= 1972 European Athletics Indoor Championships – Women's 50 metres hurdles =

The women's 50 metres hurdles event at the 1972 European Athletics Indoor Championships was held on 11 March in Grenoble.

==Medalists==

| Gold | Silver | Bronze |
|---|---|---|
| Anneliese Ehrhardt East Germany | Teresa Sukniewicz Poland | Grażyna Rabsztyn Poland |

==Results==
===Heats===
First 2 from each heat (Q) and the next 4 fastest (q) qualified for the semifinals.

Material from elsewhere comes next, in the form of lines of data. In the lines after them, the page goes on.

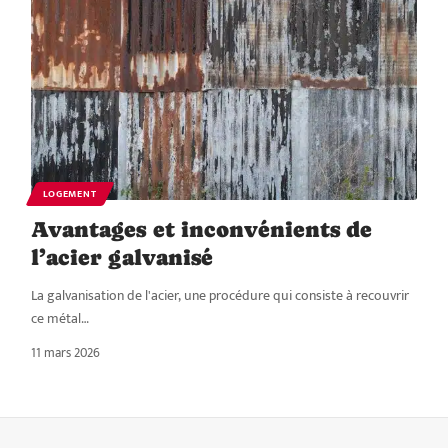
LOGEMENT
Avantages et inconvénients de
l’acier galvanisé
La galvanisation de l'acier, une procédure qui consiste à recouvrir
ce métal
…
11 mars 2026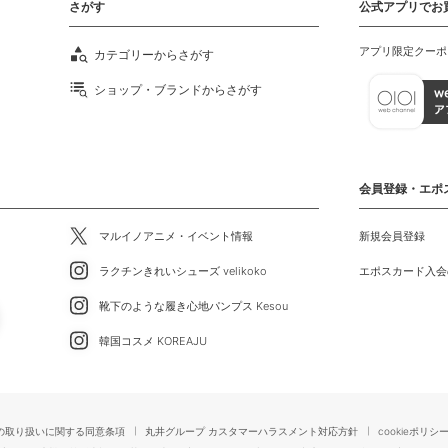
さがす
公式アプリでお
アプリ限定クーポ
カテゴリーからさがす
ショップ・ブランドからさがす
会員登録・エポ
マルイノアニメ・イベント情報
新規会員登録
ラクチンきれいシューズ velikoko
エポスカード入会
靴下のような履き心地パンプス Kesou
韓国コスメ KOREAJU
の取り扱いに関する同意条項
丸井グループ カスタマーハラスメント対応方針
cookieポリシ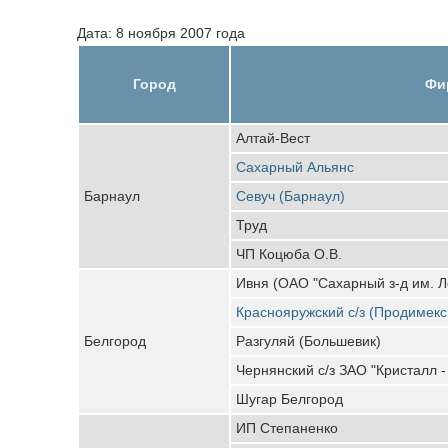
Дата: 8 ноября 2007 года
Город
Фи
Алтай-Вест
Сахарный Альянс
Барнаул
Севуч (Барнаул)
Труд
ЧП Коцюба О.В.
Ивня (ОАО "Сахарный з-д им. Л
Краснояружский с/з (Продимекс
Белгород
Разгуляй (Большевик)
Чернянский с/з ЗАО "Кристалл -
Шугар Белгород
ИП Степаненко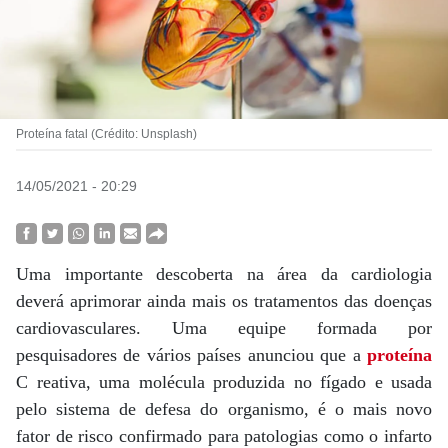
Proteína fatal (Crédito: Unsplash)
14/05/2021 - 20:29
Uma importante descoberta na área da cardiologia
deverá aprimorar ainda mais os tratamentos das doenças
cardiovasculares. Uma equipe formada por
pesquisadores de vários países anunciou que a
proteína
C reativa, uma molécula produzida no fígado e usada
pelo sistema de defesa do organismo, é o mais novo
fator de risco confirmado para patologias como o infarto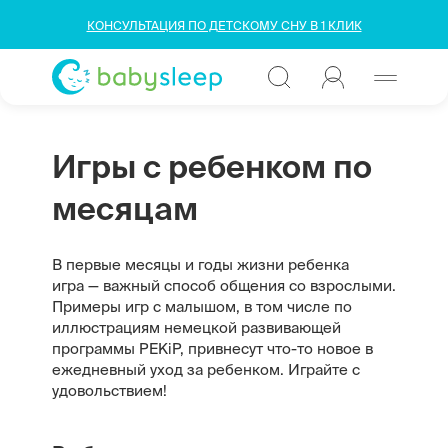
КОНСУЛЬТАЦИЯ ПО ДЕТСКОМУ СНУ В 1 КЛИК
Игры с ребенком по
месяцам
В первые месяцы и годы жизни ребенка
игра — важный способ общения со взрослыми.
Примеры игр с малышом, в том числе по
иллюстрациям немецкой развивающей
программы PEKiP, привнесут что-то новое в
ежедневный уход за ребенком. Играйте с
удовольствием!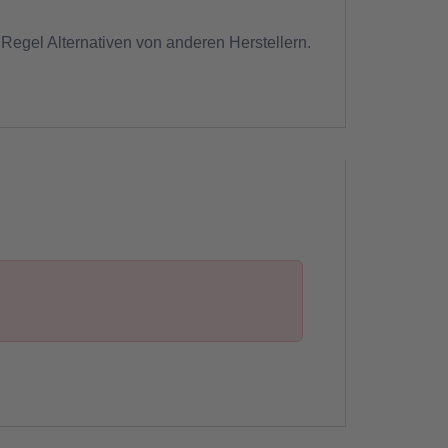
 Regel Alternativen von anderen Herstellern.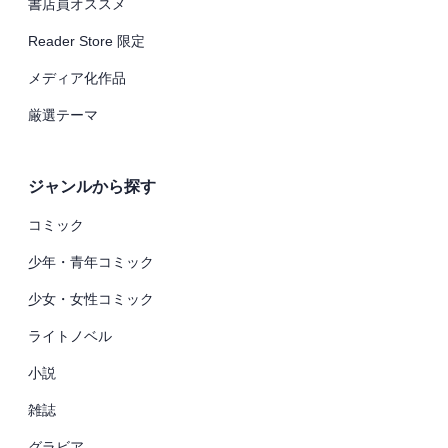
書店員オススメ
Reader Store 限定
メディア化作品
厳選テーマ
ジャンルから探す
コミック
少年・青年コミック
少女・女性コミック
ライトノベル
小説
雑誌
グラビア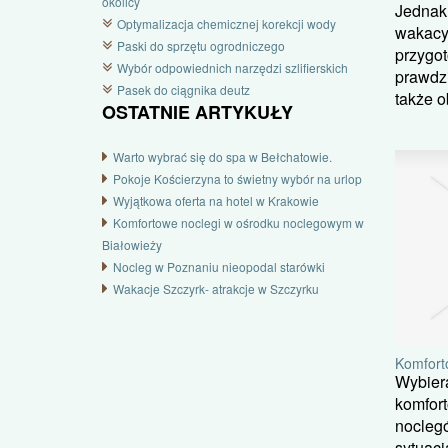
okolicy
Jednak 
Optymalizacja chemicznej korekcji wody
wakacy
Paski do sprzętu ogrodniczego
przygot
Wybór odpowiednich narzędzi szlifierskich
prawdzi
Pasek do ciągnika deutz
także o
OSTATNIE ARTYKUŁY
Warto wybrać się do spa w Bełchatowie.
Pokoje Kościerzyna to świetny wybór na urlop
Wyjątkowa oferta na hotel w Krakowie
Komfortowe noclegi w ośrodku noclegowym w
Białowieży
Nocleg w Poznaniu nieopodal starówki
Wakacje Szczyrk- atrakcje w Szczyrku
Komfort
Wybiera
komfort
noclegó
sytuacj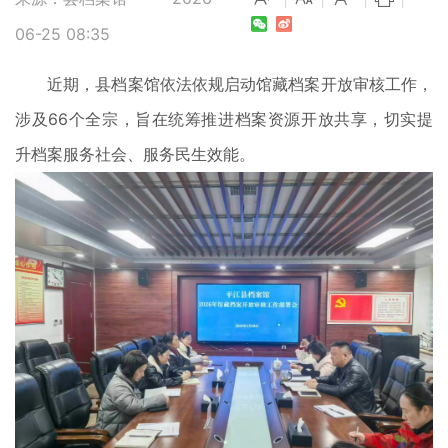
06-25 08:35
近期，县档案馆依法依规启动馆藏档案开放审核工作，
涉及66个全宗，旨在统筹推进档案资源开放共享，切实提
升档案服务社会、服务民生效能。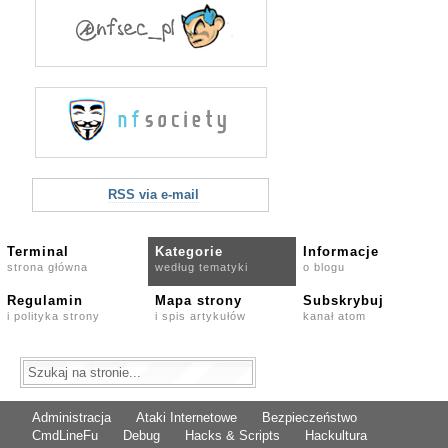
RSS via e-mail
Terminal
Kategorie
Informacje
strona główna
według tematyki
o blogu
Regulamin
Mapa strony
Subskrybuj
i polityka strony
i spis artykułów
kanał atom
Administracja
Ataki Internetowe
Bezpieczeństwo
CmdLineFu
Debug
Hacks & Scripts
Hackultura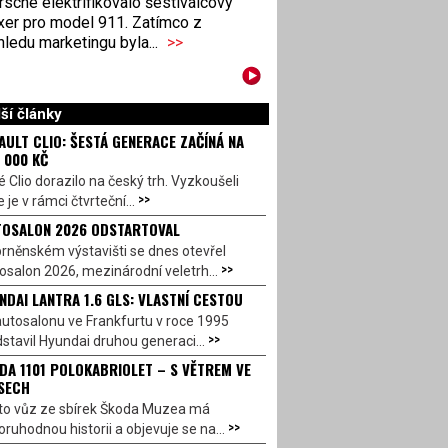
sche elektrifikovalo šestiválcový
xer pro model 911. Zatímco z
ledu marketingu byla...
>>
ší články
AULT CLIO: ŠESTÁ GENERACE ZAČÍNÁ NA
 000 KČ
 Clio dorazilo na český trh. Vyzkoušeli
>>
 je v rámci čtvrteční...
OSALON 2026 ODSTARTOVAL
rněnském výstavišti se dnes otevřel
>>
salon 2026, mezinárodní veletrh...
NDAI LANTRA 1.6 GLS: VLASTNÍ CESTOU
utosalonu ve Frankfurtu v roce 1995
>>
stavil Hyundai druhou generaci...
DA 1101 POLOKABRIOLET – S VĚTREM VE
SECH
to vůz ze sbírek Škoda Muzea má
>>
ruhodnou historii a objevuje se na...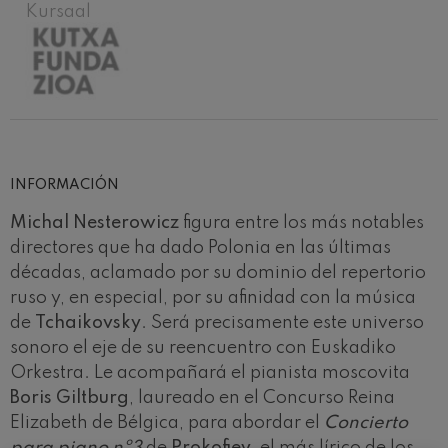
Kursaal
INFORMACIÓN
Michal Nesterowicz
figura entre los más notables
directores que ha dado Polonia en las últimas
décadas, aclamado por su dominio del repertorio
ruso y, en especial, por su afinidad con la música
de
Tchaikovsky
. Será precisamente este universo
sonoro el eje de su reencuentro con Euskadiko
Orkestra. Le acompañará el pianista moscovita
Boris Giltburg
, laureado en el Concurso Reina
Elizabeth de Bélgica, para abordar el
Concierto
para piano nº3
de
Prokofiev
, el más lírico de los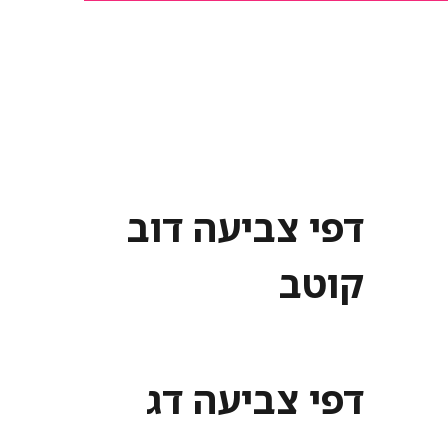
דפי צביעה דוב
קוטב
דפי צביעה דג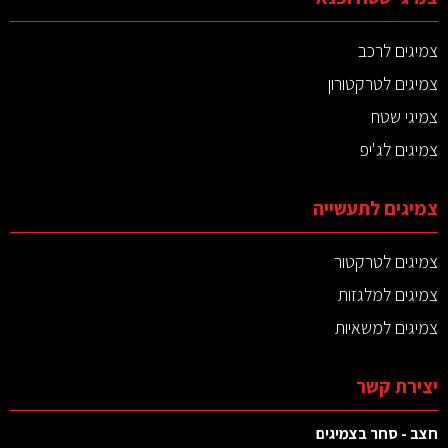
צמיגים לרכב
צמיגים לטרקטורון
צמיגי שטח
צמיגים לג'יפ
צמיגים לתעשייה
צמיגים לטרקטור
צמיגים למלגזות
צמיגים למשאיות
יצירת קשר
חצב - סחר בצמיגים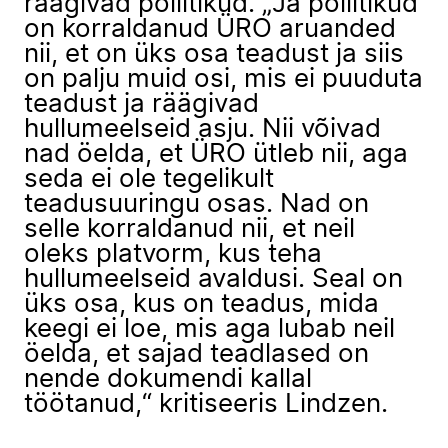
räägivad poliitikud. „Ja poliitikud
on korraldanud ÜRO aruanded
nii, et on üks osa teadust ja siis
on palju muid osi, mis ei puuduta
teadust ja räägivad
hullumeelseid asju. Nii võivad
nad öelda, et ÜRO ütleb nii, aga
seda ei ole tegelikult
teadusuuringu osas. Nad on
selle korraldanud nii, et neil
oleks platvorm, kus teha
hullumeelseid avaldusi. Seal on
üks osa, kus on teadus, mida
keegi ei loe, mis aga lubab neil
öelda, et sajad teadlased on
nende dokumendi kallal
töötanud,“ kritiseeris Lindzen.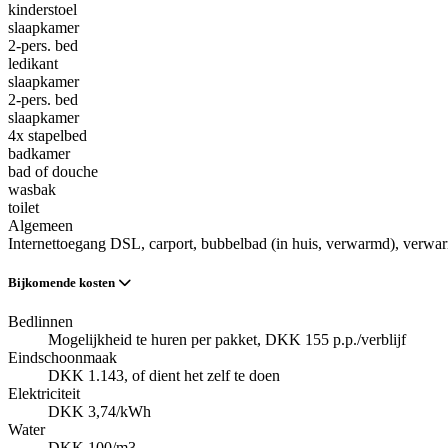
kinderstoel
slaapkamer
2-pers. bed
ledikant
slaapkamer
2-pers. bed
slaapkamer
4x stapelbed
badkamer
bad of douche
wasbak
toilet
Algemeen
Internettoegang DSL
, carport
, bubbelbad (in huis, verwarmd)
, verwar
Bijkomende kosten
Bedlinnen
Mogelijkheid te huren per pakket, DKK 155 p.p./verblijf
Eindschoonmaak
DKK 1.143, of dient het zelf te doen
Elektriciteit
DKK 3,74/kWh
Water
DKK 100/m3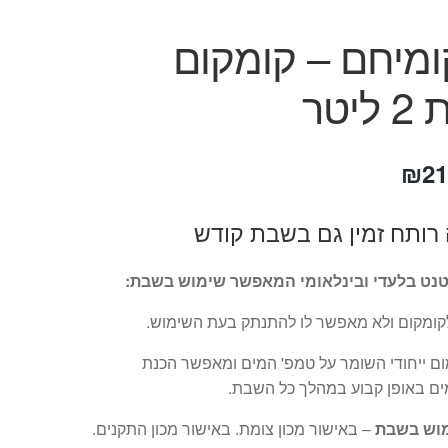
מיחם – קומקום
יטר
חיר
המחיר
₪
21
קורי
הנוכחי
רותח זמין גם בשבת קודש
ה:
הוא:
₪219.
₪24
נט בלעדי ובינלאומי המאפשר שימוש בשבת:
קומקום ולא מאפשר לו להתנתק בעת השימוש.
ום ייחודי השומר על טמפ' המים ומאפשר הכנת
ם באופן קבוע במהלך כל השבת.
מוש בשבת
– באישור מכון צומת. באישור מכון התקנים.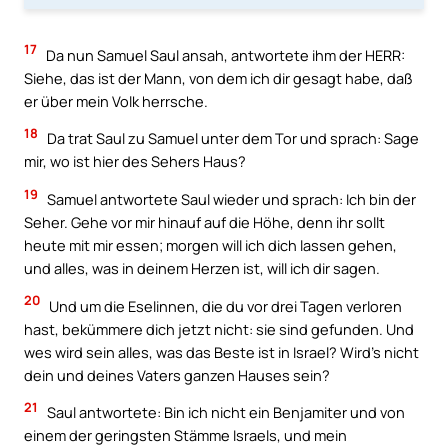
17
Da nun Samuel Saul ansah, antwortete ihm der HERR:
Siehe, das ist der Mann, von dem ich dir gesagt habe, daß
er über mein Volk herrsche.
18
Da trat Saul zu Samuel unter dem Tor und sprach: Sage
mir, wo ist hier des Sehers Haus?
19
Samuel antwortete Saul wieder und sprach: Ich bin der
Seher. Gehe vor mir hinauf auf die Höhe, denn ihr sollt
heute mit mir essen; morgen will ich dich lassen gehen,
und alles, was in deinem Herzen ist, will ich dir sagen.
20
Und um die Eselinnen, die du vor drei Tagen verloren
hast, bekümmere dich jetzt nicht: sie sind gefunden. Und
wes wird sein alles, was das Beste ist in Israel? Wird’s nicht
dein und deines Vaters ganzen Hauses sein?
21
Saul antwortete: Bin ich nicht ein Benjamiter und von
einem der geringsten Stämme Israels, und mein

| Rank | Heat | Name | Nationality | Time | Notes |
|---|---|---|---|---|---|
| 1 | 4 | Anneliese Ehrhardt | East Germany | 6.87 | Q, WB |
| 2 | 3 | Grażyna Rabsztyn | Poland | 7.05 | Q, NR |
| 3 | 1 | Teresa Sukniewicz | Poland | 7.09 | Q |
| 3 | 2 | Tatyana Poluboyarova | Soviet Union | 7.09 | Q |
| 5 | 2 | Teresa Nowak | Poland | 7.11 | Q |
| 6 | 2 | Margit Bach | West Germany | 7.14 | q, NR |
| 7 | 3 | Meta Antenen | Switzerland | 7.15 | Q, NR |
| 8 | 2 | Mary Peters | Great Britain | 7.17 | q, NR |
| 8 | 4 | Carmen Mähr | Austria | 7.17 | Q, NR |
| 10 | 3 | Ann Wilson | Great Britain | 7.22 | q |
| 11 | 3 | Valeria Bufanu | Romania | 7.23 | q |
| 12 | 4 | Ivanka Koshnicharska | Bulgaria | 7.26 |  |
| 13 | 1 | Lyubov Kononova | Soviet Union | 7.28 | Q |
| 14 | 2 | Gunhild Olsson | Sweden | 7.29 | NR |
| 15 | 3 | Jacqueline André | France | 7.31 |  |
| 15 | 4 | Elfriede Meierholz | West Germany | 7.31 |  |
| 17 | 1 | Nadine Fricault | France | 7.35 |  |
| 18 | 4 | Viera Sláviková | Czechoslovakia | 7.40 |  |
| 19 | 1 | Monika Schönauerová | Czechoslovakia | 7.41 |  |
| 20 | 1 | Ileana Ongar | Italy | 7.45 |  |
| 21 | 2 | Doris Langhans | Austria | 7.53 |  |

===Semifinals===
First 3 from each heat (Q) qualified directly for the final.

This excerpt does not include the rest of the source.